Jason Rusch, the second Firestorm came about in the mid-00s in a small push by DC when creating legacy heroes alongside Ryan Choi, the second Atom, and Jaime Reyes, the third Blue Beetle.
Jason's ongoing series spun out of Identity Crisis, which featured the death of Ronnie Raymond, the first Firestorm and resulted in Jason gaining the Firestorm Matrix, and lasted 35 issues. I last read the series in like 2009 so I don't remember the exact details, but I do remember liking it well enough since Firestorm was an all new character to me.

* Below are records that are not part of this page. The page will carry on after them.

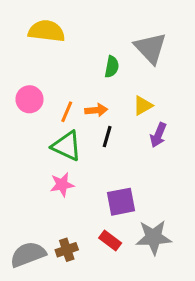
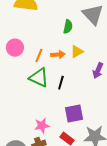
yellow triangle: (143, 106) -> (77, 52), moved
black line: (107, 137) -> (61, 83), moved
pink star: (62, 185) -> (42, 126), moved

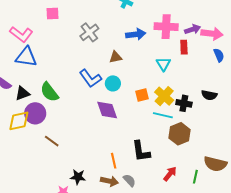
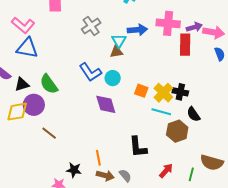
red rectangle: (184, 47) -> (185, 45), size x1.5
cyan triangle: (163, 64) -> (119, 41), moved
orange square: (142, 95) -> (141, 91), turned 32
black semicircle: (209, 95) -> (193, 114), moved, turned 42
black cross: (184, 103) -> (180, 92), moved
orange line: (114, 161) -> (98, 158), moved

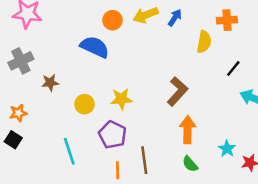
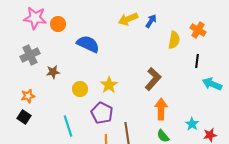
orange circle: (112, 20) -> (58, 24), moved
orange cross: (227, 20) -> (198, 30), moved, turned 35
black line: (233, 69) -> (197, 61), turned -32
yellow star: (121, 99) -> (109, 85), turned -30

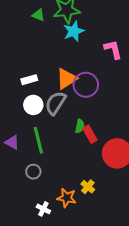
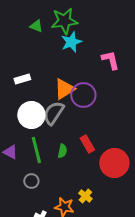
white rectangle: (29, 80) -> (22, 79), moved
white circle: (33, 105) -> (31, 115), size x1.4
green semicircle: (80, 126) -> (62, 151), moved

Jason unfortunately has had a mostly bad run since. Ronnie was revived as a Black Lantern in the Green Lantern event Blackest Night, and he proceeded to murder Jason's girlfriend Gehenna and trap Jason in the Matrix until the end of the story where he was brought back to life. The story then pretty much entirely focused on Ronnie as the main face of Firestorm (cliff notes: the Firestorm Matrix involves two people fusing together into Firestorm with one in control and the other appearing as a ghostly head. Ronnie used to fuse with his college professor, Martin Stein, before getting the powers for himself, and then later Jason would team up with multiple people including his aforementioned girlfriend) and extensively focused on him acting like a frat bro, showing up to Gehenna's funeral hungover from a party his friends threw him for coming back, and cracking about transforming objects into his favourite jello shots (In the meantime Geoff Johns, who wrote the story where Ronnie killed Gehenna, tried to introduce a new love interest for Jason while he was openly grieving her death). Come the New 52 Firestorm gets a series where both Jason and Ronnie are the leads in a story about a superhero arms race between rival nations but didn't last long. The biggest Firestorm story from this period is probably Future's End, wherein Ronnie traps Jason in the Matrix
again for months at a time and the story, again, focuses on his feelings. As far as I can remember, Jason's only really made a handful of appearances since.
He's doing a little better in other media though. He got to be the face of Firestorm in Batman: The Brave & The Bold and appeared in Injustice 2.
Technically Bishop is Aborigine, but I will allow it
I think they've wavered on that. I know at least that in District X by David Hine Bishop refers to himself as black.